**** RECORDS TO USE
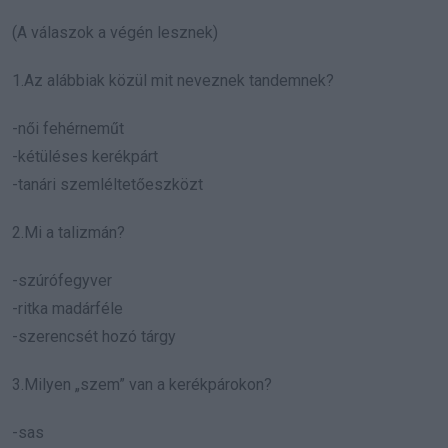
(A válaszok a végén lesznek)
1.Az alábbiak közül mit neveznek tandemnek?
-női fehérneműt
-kétüléses kerékpárt
-tanári szemléltetőeszközt
2.Mi a talizmán?
-szúrófegyver
-ritka madárféle
-szerencsét hozó tárgy
3.Milyen „szem” van a kerékpárokon?
-sas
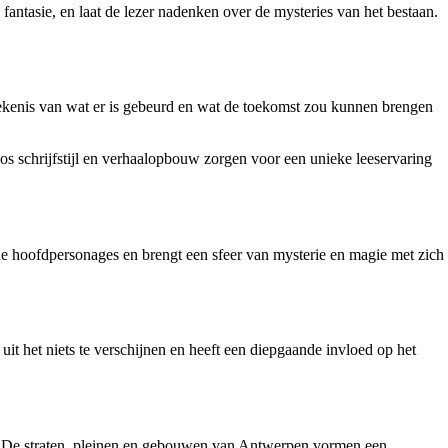
fantasie, en laat de lezer nadenken over de mysteries van het bestaan.
betekenis van wat er is gebeurd en wat de toekomst zou kunnen brengen
s schrijfstijl en verhaalopbouw zorgen voor een unieke leeservaring
de hoofdpersonages en brengt een sfeer van mysterie en magie met zich
 uit het niets te verschijnen en heeft een diepgaande invloed op het
oek. De straten, pleinen en gebouwen van Antwerpen vormen een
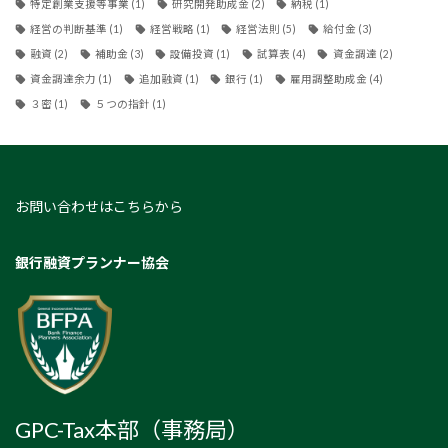
特定創業支援等事業
(1)
研究開発助成金
(2)
納税
(1)
経営の判断基準
(1)
経営戦略
(1)
経営法則
(5)
給付金
(3)
融資
(2)
補助金
(3)
設備投資
(1)
試算表
(4)
資金調達
(2)
資金調達余力
(1)
追加融資
(1)
銀行
(1)
雇用調整助成金
(4)
３密
(1)
５つの指針
(1)
お問い合わせはこちらから
銀行融資プランナー協会
GPC-Tax本部（事務局）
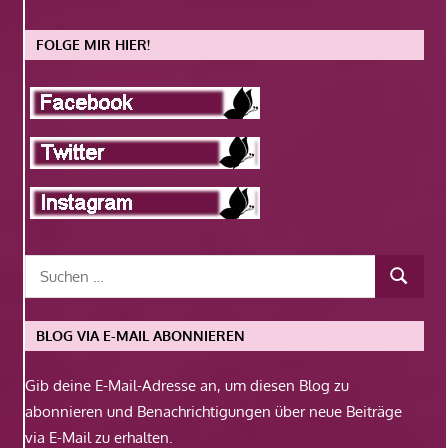
FOLGE MIR HIER!
BLOG VIA E-MAIL ABONNIEREN
Gib deine E-Mail-Adresse an, um diesen Blog zu
abonnieren und Benachrichtigungen über neue Beiträge
via E-Mail zu erhalten.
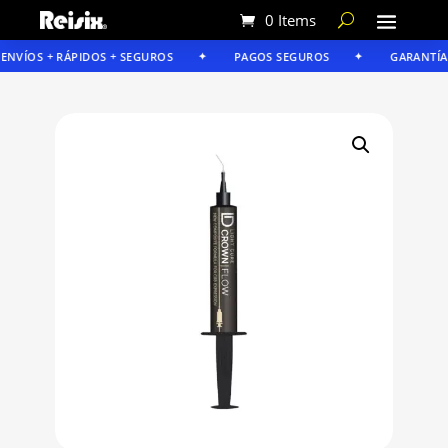
0 Items
NVÍOS + RÁPIDOS + SEGUROS
PAGOS SEGUROS
GARANTÍA R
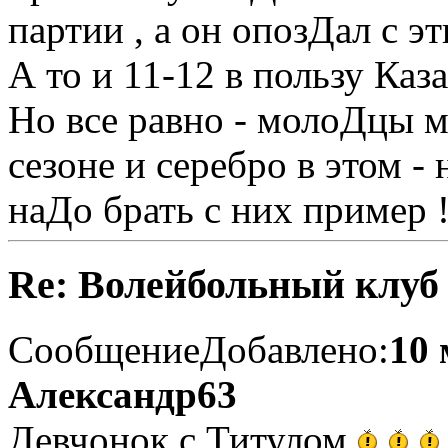
партии , а он опозДал с эт
А то и 11-12 в пользу Каз
Но все равно - молоДцы м
сезоне и серебро в этом -
наДо брать с них пример !
Re: Волейбольный клуб
Сообщение
Добавлено:
10 
Александр63
Девчонок с Титулом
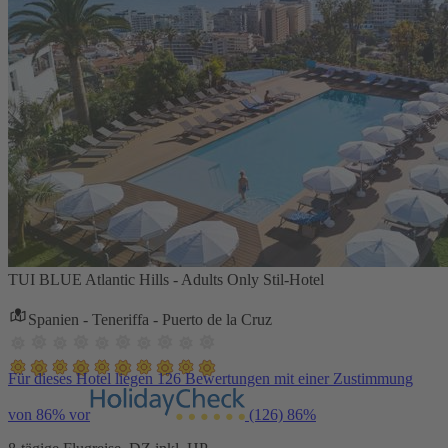
TUI BLUE Atlantic Hills - Adults Only Stil-Hotel
Spanien - Teneriffa - Puerto de la Cruz
Für dieses Hotel liegen 126 Bewertungen mit einer Zustimmung
von 86% vor
(126)
86%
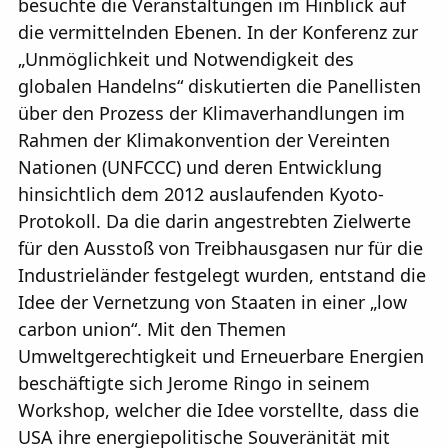
besuchte die Veranstaltungen im Hinblick auf
die vermittelnden Ebenen. In der Konferenz zur
„Unmöglichkeit und Notwendigkeit des
globalen Handelns“ diskutierten die Panellisten
über den Prozess der Klimaverhandlungen im
Rahmen der Klimakonvention der Vereinten
Nationen (UNFCCC) und deren Entwicklung
hinsichtlich dem 2012 auslaufenden Kyoto-
Protokoll. Da die darin angestrebten Zielwerte
für den Ausstoß von Treibhausgasen nur für die
Industrieländer festgelegt wurden, entstand die
Idee der Vernetzung von Staaten in einer „low
carbon union“. Mit den Themen
Umweltgerechtigkeit und Erneuerbare Energien
beschäftigte sich Jerome Ringo in seinem
Workshop, welcher die Idee vorstellte, dass die
USA ihre energiepolitische Souveränität mit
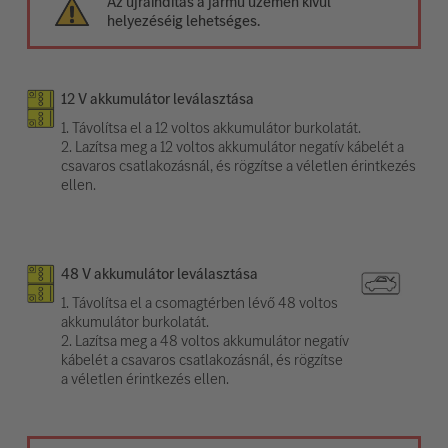
Az újraindítás a jármű üzemen kívül
helyezéséig lehetséges.
12 V akkumulátor leválasztása
1. Távolítsa el a 12 voltos akkumulátor burkolatát.
2. Lazítsa meg a 12 voltos akkumulátor negatív kábelét a
csavaros csatlakozásnál, és rögzítse a véletlen érintkezés
ellen.
48 V akkumulátor leválasztása
1. Távolítsa el a csomagtérben lévő 48 voltos
akkumulátor burkolatát.
2. Lazítsa meg a 48 voltos akkumulátor negatív
kábelét a csavaros csatlakozásnál, és rögzítse
a véletlen érintkezés ellen.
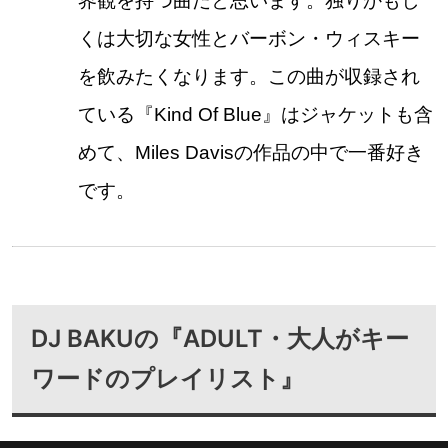
界観を持つ曲だと思います。独りかもし
くは大切な女性とバーボン・ウィスキー
を飲みたくなります。この曲が収録され
ている『Kind Of Blue』はジャケットも含
めて、Miles Davisの作品の中で一番好き
です。
DJ BAKUの『ADULT・大人がキー
ワードのプレイリスト』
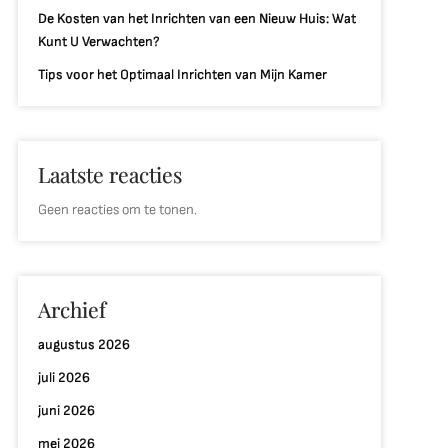
De Kosten van het Inrichten van een Nieuw Huis: Wat
Kunt U Verwachten?
Tips voor het Optimaal Inrichten van Mijn Kamer
Laatste reacties
Geen reacties om te tonen.
Archief
augustus 2026
juli 2026
juni 2026
mei 2026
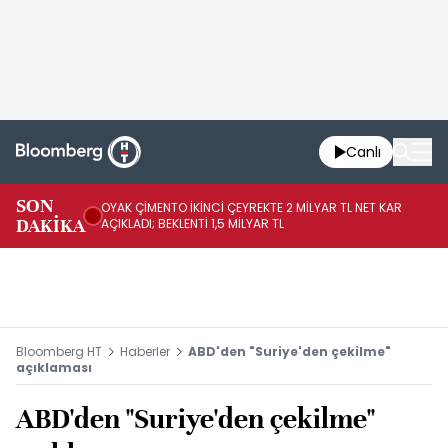
Canlı
İR
SON
OYAK ÇİMENTO İKİNCİ ÇEYREKTE 2 MİLYAR TL NET KAR
YÖ
DAKİKA
AÇIKLADI; BEKLENTİ 1,5 MİLYAR TL
OL
Bloomberg HT
Haberler
ABD'den "Suriye'den çekilme"
açıklaması
ABD'den "Suriye'den çekilme"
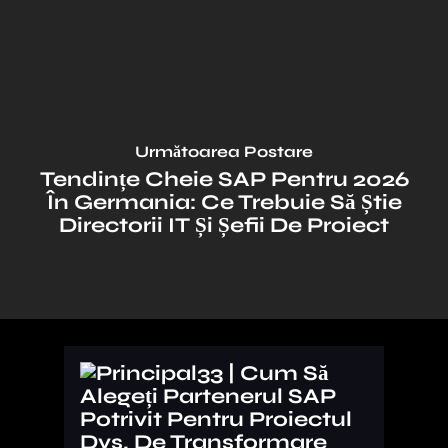
Următoarea Postare
Tendințe Cheie SAP Pentru 2026
În Germania: Ce Trebuie Să Știe
Directorii IT Și Șefii De Proiect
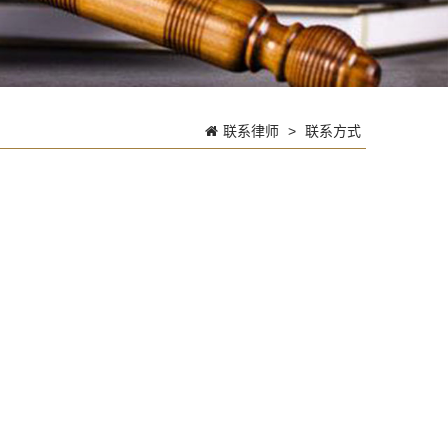
联系律师
>
联系方式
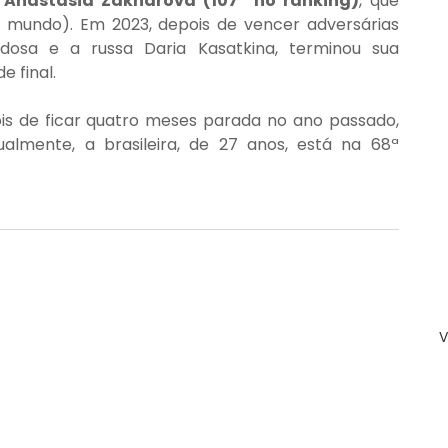
a Anastasia Zakharova (107ª no ranking)
, que 
o mundo). Em 2023, depois de vencer adversárias 
osa e a russa Daria Kasatkina, terminou sua 
 final.
is de ficar quatro meses parada no ano passado, 
lmente, a brasileira, de 27 anos, está na 68ª 
V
********
DIRECTIONS FOR THIS TASK:
Print out every entry above without changing a word, and leave out the pictures.

RESULT OF THIS TASK:
(A válaszok a végén lesznek)
1.Az alábbiak közül mit neveznek tandemnek?
-női fehérneműt
-kétüléses kerékpárt
-tanári szemléltetőeszközt
2.Mi a talizmán?
-szúrófegyver
-ritka madárféle
-szerencsét hozó tárgy
3.Milyen „szem” van a kerékpárokon?
-sas
fantasie, en laat de lezer nadenken over de mysteries van het bestaan.
betekenis van wat er is gebeurd en wat de toekomst zou kunnen brengen
s schrijfstijl en verhaalopbouw zorgen voor een unieke leeservaring
de hoofdpersonages en brengt een sfeer van mysterie en magie met zich
 uit het niets te verschijnen en heeft een diepgaande invloed op het
oek. De straten, pleinen en gebouwen van Antwerpen vormen een
特定創業支援等事業
(1)
研究開発助成金
(2)
納税
(1)
経営の判断基準
(1)
経営戦略
(1)
経営法則
(5)
給付金
(3)
融資
(2)
補助金
(3)
設備投資
(1)
試算表
(4)
資金調達
(2)
資金調達余力
(1)
追加融資
(1)
銀行
(1)
雇用調整助成金
(4)
３密
(1)
５つの指針
(1)
お問い合わせはこちらから
銀行融資プランナー協会
GPC-Tax本部（事務局）
FOLGE MIR HIER!
BLOG VIA E-MAIL ABONNIEREN
Gib deine E-Mail-Adresse an, um diesen Blog zu
abonnieren und Benachrichtigungen über neue Beiträge
via E-Mail zu erhalten.
0 Items
NVÍOS + RÁPIDOS + SEGUROS
PAGOS SEGUROS
GARANTÍA R
партии , а он опозДал с эт
А то и 11-12 в пользу Каз
Но все равно - молоДцы м
сезоне и серебро в этом -
наДо брать с них пример !
Re: Волейбольный клуб
Сообщение
Добавлено:
10 
Александр63
Девчонок с Титулом
TUI BLUE Atlantic Hills - Adults Only Stil-Hotel
Spanien - Teneriffa - Puerto de la Cruz
Für dieses Hotel liegen 126 Bewertungen mit einer Zustimmung
von 86% vor
(126)
86%
besuchte die Veranstaltungen im Hinblick auf
die vermittelnden Ebenen. In der Konferenz zur
„Unmöglichkeit und Notwendigkeit des
globalen Handelns“ diskutierten die Panellisten
über den Prozess der Klimaverhandlungen im
Rahmen der Klimakonvention der Vereinten
Nationen (UNFCCC) und deren Entwicklung
hinsichtlich dem 2012 auslaufenden Kyoto-
Protokoll. Da die darin angestrebten Zielwerte
für den Ausstoß von Treibhausgasen nur für die
Industrieländer festgelegt wurden, entstand die
Idee der Vernetzung von Staaten in einer „low
carbon union“. Mit den Themen
Umweltgerechtigkeit und Erneuerbare Energien
beschäftigte sich Jerome Ringo in seinem
Workshop, welcher die Idee vorstellte, dass die
USA ihre energiepolitische Souveränität mit
Az újraindítás a jármű üzemen kívül
helyezéséig lehetséges.
12 V akkumulátor leválasztása
1. Távolítsa el a 12 voltos akkumulátor burkolatát.
2. Lazítsa meg a 12 voltos akkumulátor negatív kábelét a
csavaros csatlakozásnál, és rögzítse a véletlen érintkezés
ellen.
48 V akkumulátor leválasztása
1. Távolítsa el a csomagtérben lévő 48 voltos
akkumulátor burkolatát.
2. Lazítsa meg a 48 voltos akkumulátor negatív
kábelét a csavaros csatlakozásnál, és rögzítse
a véletlen érintkezés ellen.
界観を持つ曲だと思います。独りかもし
くは大切な女性とバーボン・ウィスキー
を飲みたくなります。この曲が収録され
ている『Kind Of Blue』はジャケットも含
めて、Miles Davisの作品の中で一番好き
です。
DJ BAKUの『ADULT・大人がキー
ワードのプレイリスト』
De Kosten van het Inrichten van een Nieuw Huis: Wat
Kunt U Verwachten?
Tips voor het Optimaal Inrichten van Mijn Kamer
Laatste reacties
Geen reacties om te tonen.
Archief
augustus 2026
juli 2026
juni 2026
mei 2026
Canlı
İR
SON
OYAK ÇİMENTO İKİNCİ ÇEYREKTE 2 MİLYAR TL NET KAR
YÖ
DAKİKA
AÇIKLADI; BEKLENTİ 1,5 MİLYAR TL
OL
Bloomberg HT
Haberler
ABD'den "Suriye'den çekilme"
açıklaması
ABD'den "Suriye'den çekilme"
Următoarea Postare
Tendințe Cheie SAP Pentru 2026
În Germania: Ce Trebuie Să Știe
Directorii IT Și Șefii De Proiect
联系律师
>
联系方式
a Anastasia Zakharova (107ª no ranking)
, que 
o mundo). Em 2023, depois de vencer adversárias 
osa e a russa Daria Kasatkina, terminou sua 
 final.
is de ficar quatro meses parada no ano passado, 
lmente, a brasileira, de 27 anos, está na 68ª 
V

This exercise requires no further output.